Development of a bio-relevant in vitro release testing method for subcutaneous and intramuscular oil depot formulations

Oil depot formulations constitute a class of long-acting injectables with clinical and commercial precedence used to prolong exposure for hydrophobic compounds. The development of long-acting injectable formulations can be guided by the use of in vitro release testing methods that simulate in vivo drug release under bio-relevant conditions. However, the development of such methods for oil depot formulations has been limited. This study presents a single-use in vitro release (IVR) cartridge holding a size exclusion chromatography (SEC) matrix for emulating subcutaneous or intra-muscular tissue. Utilizing rat in vivo data from literature as guidance, the aim was to explore development of an in vitro drug release testing approach for injectable oil depot formulations.
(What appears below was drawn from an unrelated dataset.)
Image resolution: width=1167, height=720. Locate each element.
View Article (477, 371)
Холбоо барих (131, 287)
Release of p-hydroxyazobenzene (PHAB) was investigated upon injection of oil solutions into the IVR cartridge followed by intermittent elution with 1 mL release medium by gravity flow. The in vitro release profiles were described by first-order kinetics and consistent with previously published in vivo release observations. Bovine serum albumin solution was the preferred release medium since it provided higher release rates than sodium dodecyl sulfate solutions. In contrast to in vivo studies, the in vitro PHAB release from sesame oil was concentration-dependent as a decreasing PHAB fraction may be bound to albumin at increasing PHAB concentrations (range 1–20 mg/mL). The SEC matrix confined the oil solution at the injection site; leading to a decreasing PHAB release rate with increasing injection volume similar to the in vivo situation. In vitro release of PHAB decreased with increasing oil-buffer distribution coefficients, exhibiting similar ranking as was observed in vivo in rats. The in vitro release cartridge used in this study was able to capture in vivo release observed for subcutaneously and intramuscularly injected oily PHAB solutions in rats and holds promise as an in vitro release testing approach for injectable depots.